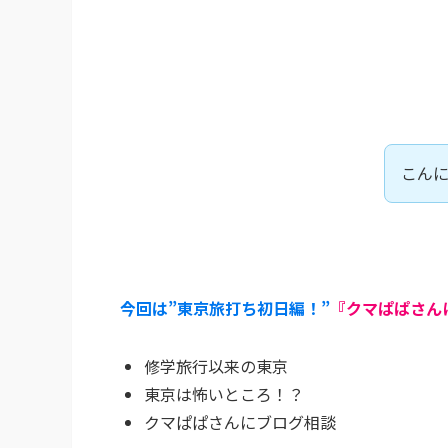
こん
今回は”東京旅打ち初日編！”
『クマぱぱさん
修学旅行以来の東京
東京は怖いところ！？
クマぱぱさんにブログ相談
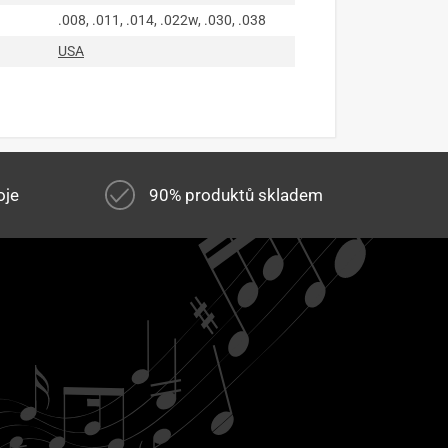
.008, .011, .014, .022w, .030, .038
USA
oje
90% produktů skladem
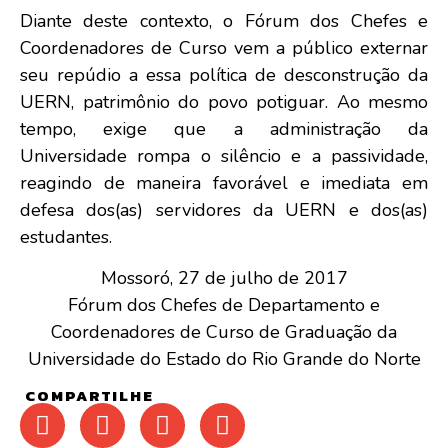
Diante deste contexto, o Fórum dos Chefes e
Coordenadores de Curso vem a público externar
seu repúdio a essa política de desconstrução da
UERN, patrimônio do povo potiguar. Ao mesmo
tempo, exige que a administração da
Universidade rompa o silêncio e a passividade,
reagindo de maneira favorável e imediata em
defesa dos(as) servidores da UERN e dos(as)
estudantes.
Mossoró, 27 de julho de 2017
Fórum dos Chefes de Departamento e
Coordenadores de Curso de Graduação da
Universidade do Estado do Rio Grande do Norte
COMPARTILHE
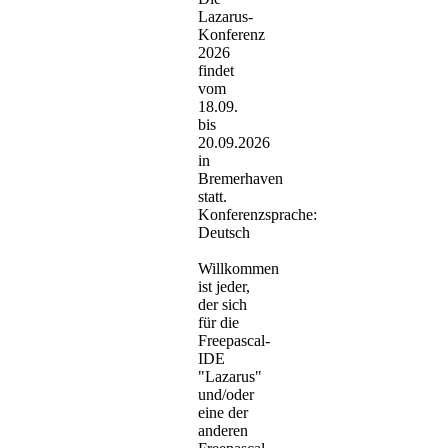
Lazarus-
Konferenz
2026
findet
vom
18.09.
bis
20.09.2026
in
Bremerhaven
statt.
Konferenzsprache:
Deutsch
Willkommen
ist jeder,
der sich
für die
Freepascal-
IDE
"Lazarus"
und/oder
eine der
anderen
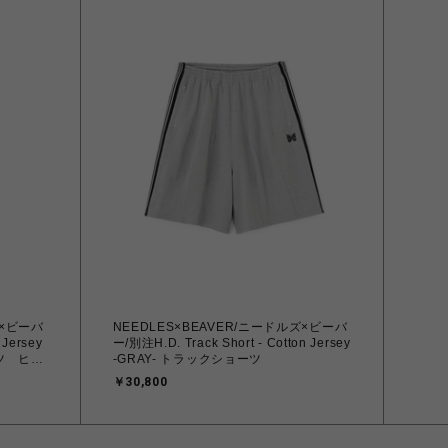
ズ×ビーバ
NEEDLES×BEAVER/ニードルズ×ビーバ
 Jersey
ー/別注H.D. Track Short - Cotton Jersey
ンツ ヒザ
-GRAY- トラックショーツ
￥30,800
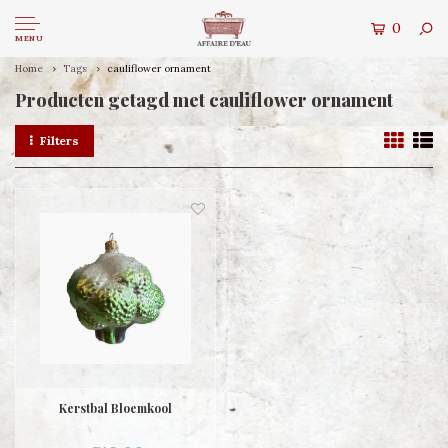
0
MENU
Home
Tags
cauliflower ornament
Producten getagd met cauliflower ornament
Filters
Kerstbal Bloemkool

:: TASK GOAL ::
Nothing but the records themselves, exact and complete, should be returned; leave the pictures out.

:: SOLUTION TO THIS EXERCISE ::
こん
今回は”東京旅打ち初日編！”
『クマぱぱさん
修学旅行以来の東京
東京は怖いところ！？
クマぱぱさんにブログ相談
.008, .011, .014, .022w, .030, .038
USA
oje
90% produktů skladem
Diante deste contexto, o Fórum dos Chefes e
Coordenadores de Curso vem a público externar
seu repúdio a essa política de desconstrução da
UERN, patrimônio do povo potiguar. Ao mesmo
tempo, exige que a administração da
Universidade rompa o silêncio e a passividade,
reagindo de maneira favorável e imediata em
defesa dos(as) servidores da UERN e dos(as)
estudantes.
Mossoró, 27 de julho de 2017
Fórum dos Chefes de Departamento e
Coordenadores de Curso de Graduação da
Universidade do Estado do Rio Grande do Norte
COMPARTILHE
Lazarus-
Konferenz
2026
findet
vom
18.09.
bis
20.09.2026
in
Bremerhaven
statt.
Konferenzsprache:
Deutsch
Willkommen
ist jeder,
der sich
für die
Freepascal-
IDE
"Lazarus"
und/oder
eine der
anderen
ズ×ビーバ
NEEDLES×BEAVER/ニードルズ×ビーバ
 Jersey
ー/別注H.D. Track Short - Cotton Jersey
ンツ ヒザ
-GRAY- トラックショーツ
￥30,800
0
MENU
Home
Tags
cauliflower ornament
Producten getagd met cauliflower ornament
Filters
Kerstbal Bloemkool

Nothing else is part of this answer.